I was seriously shocked at some of these mistakes in thinking that I subconsciously make all the time. Obviously, none of them are huge, life-threatening mistakes, but they are really surprising and avoiding them could help us make more rational, sensible decisions.
Duck Or Rabbit?
Especially since we strive for self-improvement at Buffer, if we look at our values, being aware of the mistakes we naturally have in our thinking can make a big difference in avoiding them. Unfortunately, most of these occur subconsciously, so it will also take time and effort to avoid them--if you want to.
Regardless, I think it’s fascinating to learn more about how we think and make decisions every day, so let’s take a look at some of these habits of thinking that we didn’t know we had.

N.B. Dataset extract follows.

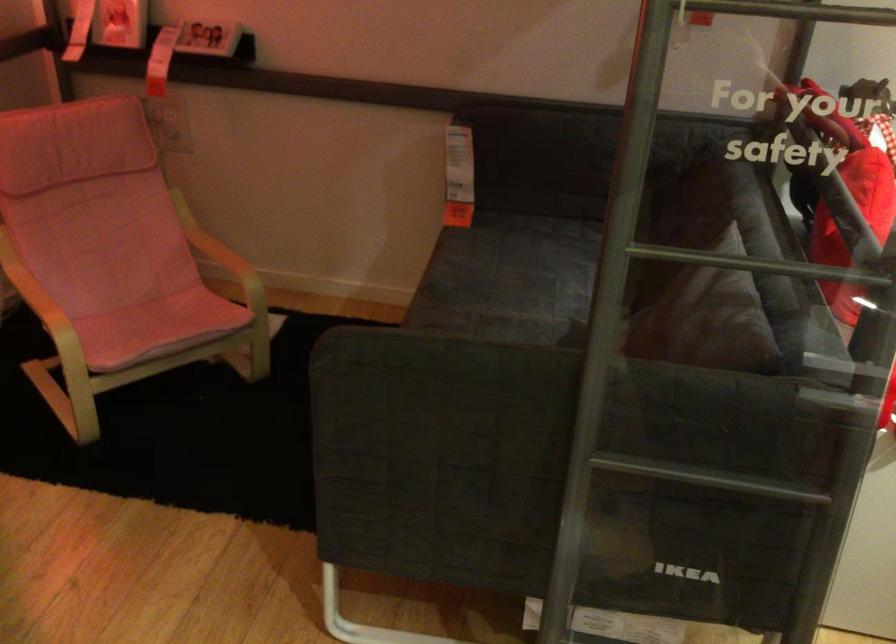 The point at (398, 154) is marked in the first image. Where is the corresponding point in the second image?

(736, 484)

1. We surround ourselves with information that matches our beliefs.

We tend to like people who think like us. If we agree with someone’s beliefs, we’re more likely to be friends with them. While this makes sense, it means that we subconsciously begin to ignore or dismiss anything that threatens our world views, since we surround ourselves with people and information that confirm what we already think.
This is called confirmation bias. If you’ve ever heard of the frequency illusion, this is very similar. The frequency illusion occurs when you buy a new car, and suddenly you see the same car everywhere. Or when a pregnant woman suddenly notices other pregnant women all over the place. It’s a passive experience, where our brains seek out information that’s related to us, but we believe there’s been an actual increase in the frequency of those occurrences.
It’s similar to how improving our body language can also actually change who we are as people.
Confirmation bias is a more active form of the same experience. It happens when we proactively seek out information that confirms our existing beliefs.
Not only do we do this with the information we take in, but we approach our memories this way, as well. In an experiment in 1979 at the University of Minnesota, participants read a story about a women called Jane who acted extroverted in some situations and introverted in others. When the participants returned a few days later, they were divided into two groups. One group was asked if Jane would be suited to a job as a librarian, the other group was asked about her having a job as a real-estate agent. The librarian group remembered Jane as being introverted and later said that she would not be suited to a real-estate job. The real-estate group did exactly the opposite: They remembered Jane as extroverted, said she would be suited to a real-estate job, and when they were later asked if she would make a good librarian, they said no.
In 2009, a study at Ohio State University showed that we will spend 36% more time reading an essay if it aligns with our opinions.
Whenever your opinions or beliefs are so intertwined with your self-image that you couldn’t pull them away without damaging your core concepts of self, you avoid situations that may cause harm to those beliefs. --David McRaney
This video teaser for David McRaney’s book, You are Now Less Dumb, explains this concept really well with a story about how people used to think geese grew on trees (seriously), and how challenging our beliefs on a regular basis is the only way to avoid getting caught up in the confirmation bias:

2. We believe in the “swimmer’s body” illusion.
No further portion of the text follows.